> [WHAT YOU WILL DO]:
Keep every line of the data below that has the string "namun" and present those lines.

> [EXTRACTED RECORDS]:
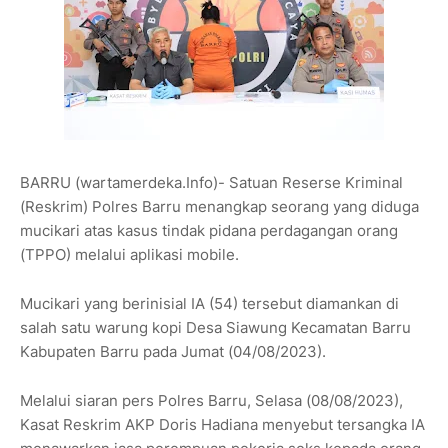
BARRU (wartamerdeka.Info)- Satuan Reserse Kriminal
(Reskrim) Polres Barru menangkap seorang yang diduga
mucikari atas kasus tindak pidana perdagangan orang
(TPPO) melalui aplikasi mobile.
Mucikari yang berinisial IA (54) tersebut diamankan di
salah satu warung kopi Desa Siawung Kecamatan Barru
Kabupaten Barru pada Jumat (04/08/2023).
Melalui siaran pers Polres Barru, Selasa (08/08/2023),
Kasat Reskrim AKP Doris Hadiana menyebut tersangka IA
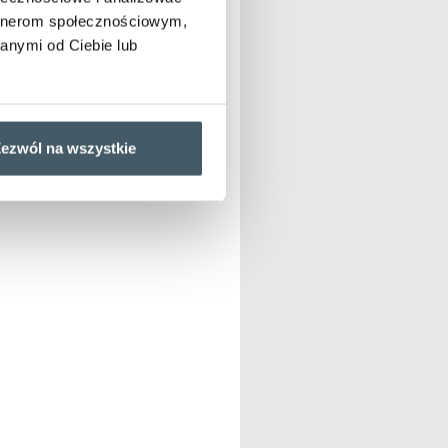
artnerom społecznościowym,
anymi od Ciebie lub
ezwól na wszystkie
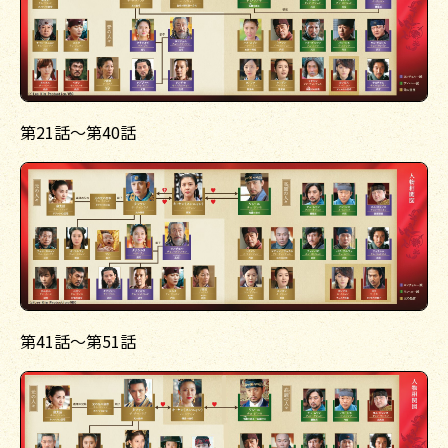
第21話〜第40話
第41話〜第51話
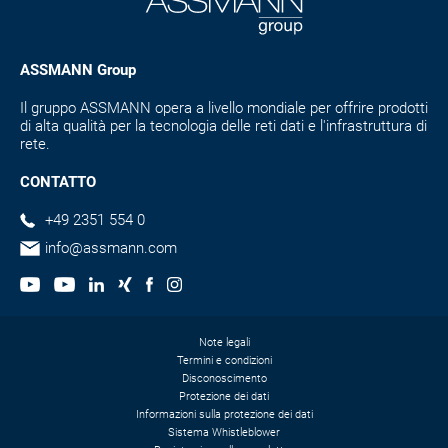
ASSMANN Group
Il gruppo ASSMANN opera a livello mondiale per offrire prodotti
di alta qualità per la tecnologia delle reti dati e l'infrastruttura di
rete.
CONTATTO
+49 2351 554 0
info@assmann.com
Note legali
Termini e condizioni
Disconoscimento
Protezione dei dati
Informazioni sulla protezione dei dati
Sistema Whistleblower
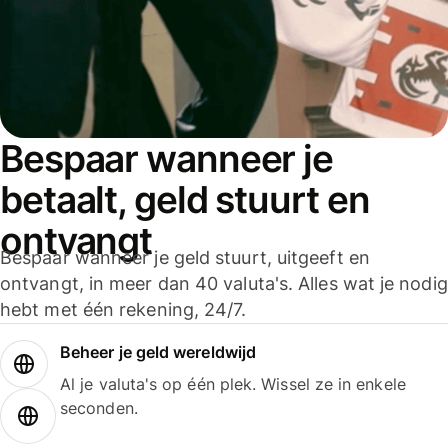
Bespaar wanneer je
betaalt, geld stuurt en
ontvangt
Bespaar wanneer je geld stuurt, uitgeeft en
ontvangt, in meer dan 40 valuta's. Alles wat je nodig
hebt met één rekening, 24/7.
Beheer je geld wereldwijd
Al je valuta's op één plek. Wissel ze in enkele
seconden.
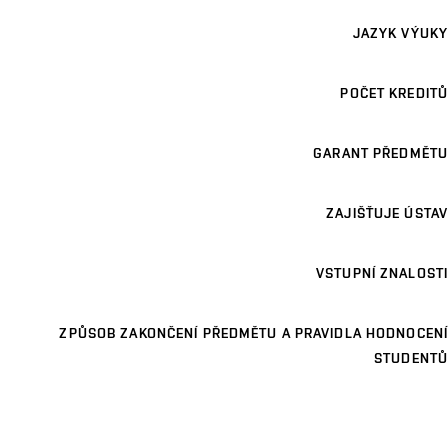
JAZYK VÝUKY
POČET KREDITŮ
GARANT PŘEDMĚTU
ZAJIŠŤUJE ÚSTAV
VSTUPNÍ ZNALOSTI
ZPŮSOB ZAKONČENÍ PŘEDMĚTU A PRAVIDLA HODNOCENÍ
STUDENTŮ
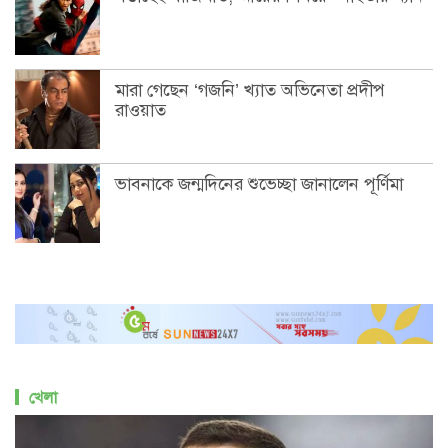
মারা গেছেন ‘গজনি’ খ্যাত অভিনেতা প্রদীপ
রাওয়াত
ভাবনাকে জন্মদিনের শুভেচ্ছা জানালেন পূর্ণিমা
খেলা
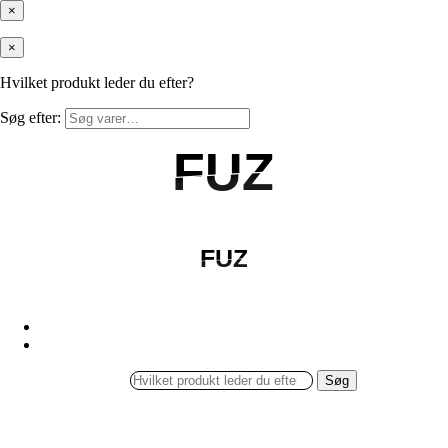
×
×
Hvilket produkt leder du efter?
Søg efter:
FUZ
FUZ
FUZ
FUZ
Søg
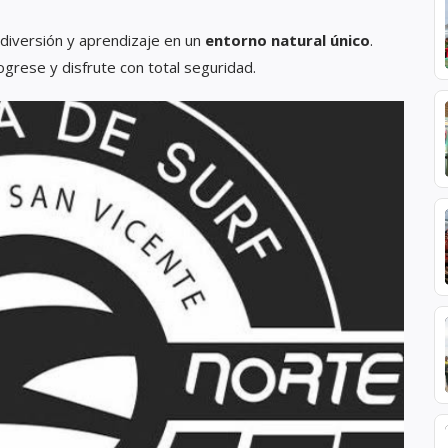
 diversión y aprendizaje en un
entorno natural único
.
grese y disfrute con total seguridad.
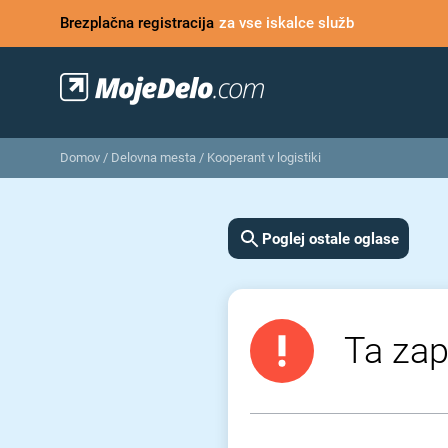
Brezplačna registracija
za vse iskalce služb
Domov
/
Delovna mesta
/
Kooperant v logistiki
Poglej ostale oglase
Ta zap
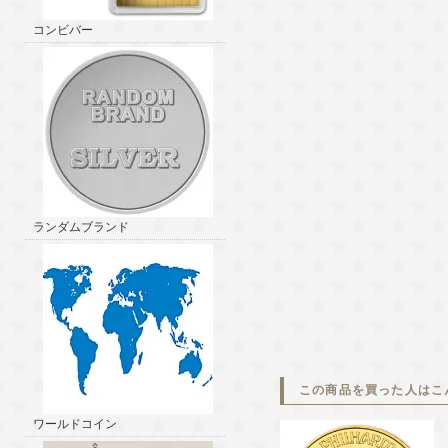
コンビバー
ランダムブランド
この商品を買った人はこ
ワールドコイン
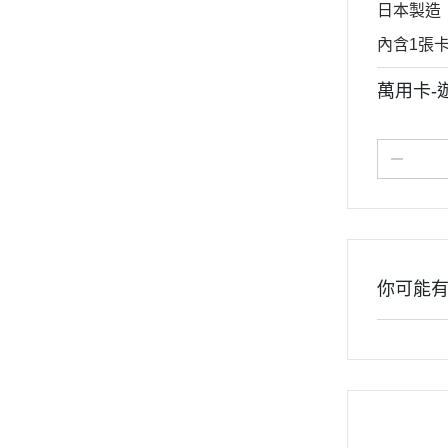
日本製造
內含1張
萬用卡-
你可能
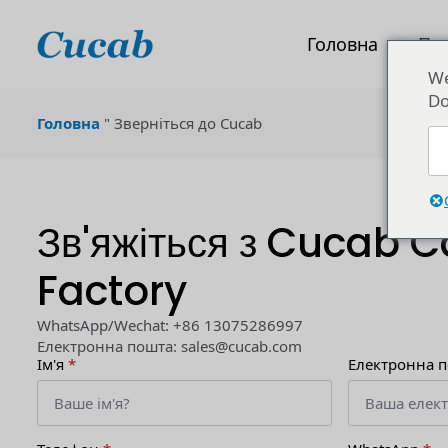
Головна
Пр
We
Do
Головна
"
Зверніться до Cucab
Зв'яжіться з Cucab C
Factory
WhatsApp/Wechat: +86 13075286997
Електронна пошта: sales@cucab.com
Ім'я
*
Електронна 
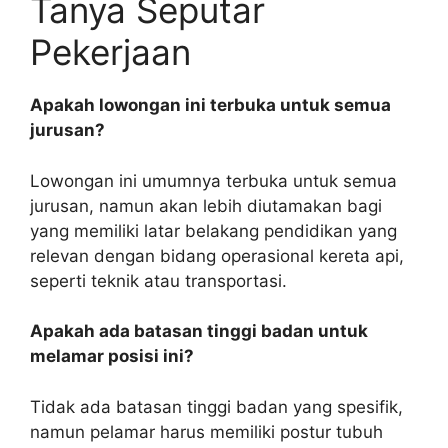
Tanya Seputar
Pekerjaan
Apakah lowongan ini terbuka untuk semua
jurusan?
Lowongan ini umumnya terbuka untuk semua
jurusan, namun akan lebih diutamakan bagi
yang memiliki latar belakang pendidikan yang
relevan dengan bidang operasional kereta api,
seperti teknik atau transportasi.
Apakah ada batasan tinggi badan untuk
melamar posisi ini?
Tidak ada batasan tinggi badan yang spesifik,
namun pelamar harus memiliki postur tubuh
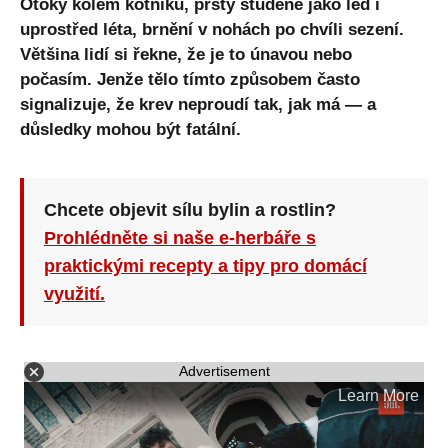
Otoky kolem kotníků, prsty studené jako led i
uprostřed léta, brnění v nohách po chvíli sezení.
Většina lidí si řekne, že je to únavou nebo
počasím. Jenže tělo tímto způsobem často
signalizuje, že krev neproudí tak, jak má — a
důsledky mohou být fatální.
Chcete objevit sílu bylin a rostlin?
Prohlédněte si naše e-herbáře s
praktickými recepty a tipy pro domácí
využití.
Advertisement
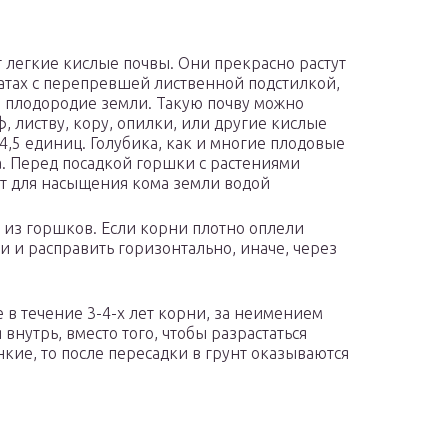
т легкие кислые почвы. Они прекрасно растут
ратах с перепревшей лиственной подстилкой,
плодородие земли. Такую почву можно
ф, листву, кору, опилки, или другие кислые
-4,5 единиц. Голубика, как и многие плодовые
а. Перед посадкой горшки с растениями
ут для насыщения кома земли водой
 из горшков. Если корни плотно оплели
и и расправить горизонтально, иначе, через
 в течение 3-4-х лет корни, за неимением
внутрь, вместо того, чтобы разрастаться
нкие, то после пересадки в грунт оказываются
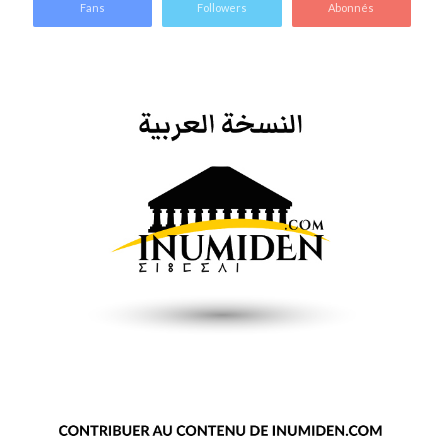
Fans
Followers
Abonnés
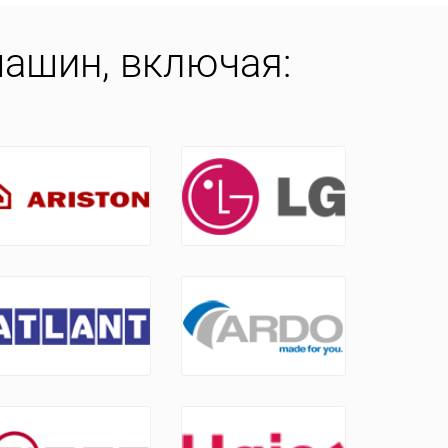
ашин, включая:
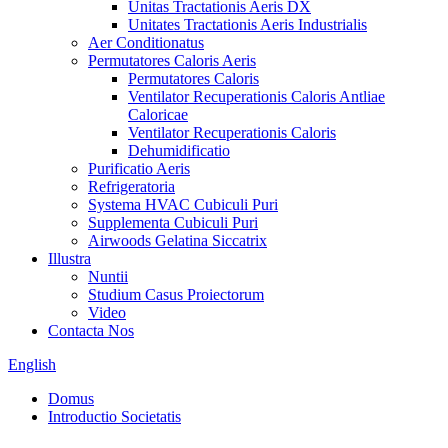
Unitas Tractationis Aeris DX
Unitates Tractationis Aeris Industrialis
Aer Conditionatus
Permutatores Caloris Aeris
Permutatores Caloris
Ventilator Recuperationis Caloris Antliae
Caloricae
Ventilator Recuperationis Caloris
Dehumidificatio
Purificatio Aeris
Refrigeratoria
Systema HVAC Cubiculi Puri
Supplementa Cubiculi Puri
Airwoods Gelatina Siccatrix
Illustra
Nuntii
Studium Casus Proiectorum
Video
Contacta Nos
English
Domus
Introductio Societatis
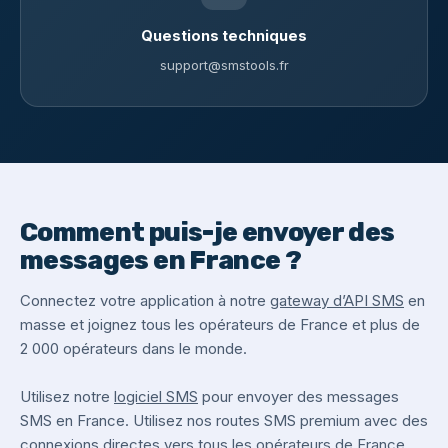
Questions techniques
support@smstools.fr
Comment puis-je envoyer des
messages en France ?
Connectez votre application à notre
gateway d’API SMS
en
masse et joignez tous les opérateurs de France et plus de
2 000 opérateurs dans le monde.
Utilisez notre
logiciel SMS
pour envoyer des messages
SMS en France. Utilisez nos routes SMS premium avec des
connexions directes vers tous les opérateurs de France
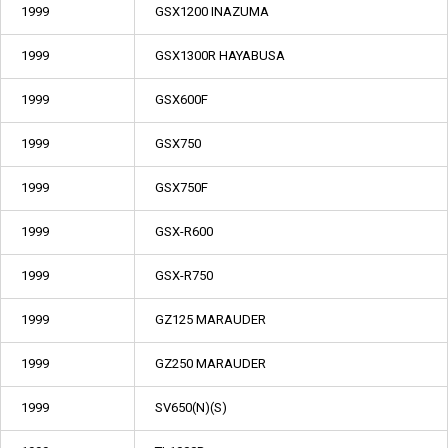
1999
GSX1200 INAZUMA
1999
GSX1300R HAYABUSA
1999
GSX600F
1999
GSX750
1999
GSX750F
1999
GSX-R600
1999
GSX-R750
1999
GZ125 MARAUDER
1999
GZ250 MARAUDER
1999
SV650(N)(S)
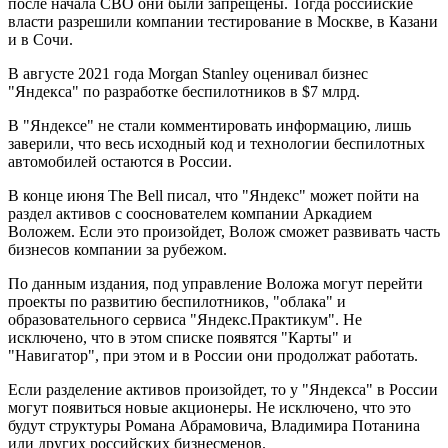
после начала СВО они были запрещены. Тогда российские
власти разрешили компании тестирование в Москве, в Казани
и в Сочи.
В августе 2021 года Morgan Stanley оценивал бизнес
"Яндекса" по разработке беспилотников в $7 млрд.
В "Яндексе" не стали комментировать информацию, лишь
заверили, что весь исходный код и технологии беспилотных
автомобилей остаются в России.
В конце июня The Bell писал, что "Яндекс" может пойти на
раздел активов с сооснователем компании Аркадием
Воложем. Если это произойдет, Волож сможет развивать часть
бизнесов компании за рубежом.
По данным издания, под управление Воложа могут перейти
проекты по развитию беспилотников, "облака" и
образовательного сервиса "Яндекс.Практикум". Не
исключено, что в этом списке появятся "Карты" и
"Навигатор", при этом и в России они продолжат работать.
Если разделение активов произойдет, то у "Яндекса" в России
могут появиться новые акционеры. Не исключено, что это
будут структуры Романа Абрамовича, Владимира Потанина
или других российских бизнесменов.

> [RESPONSE AREA]:
jurusan, namun akan lebih diutamakan bagi
namun pelamar harus memiliki postur tubuh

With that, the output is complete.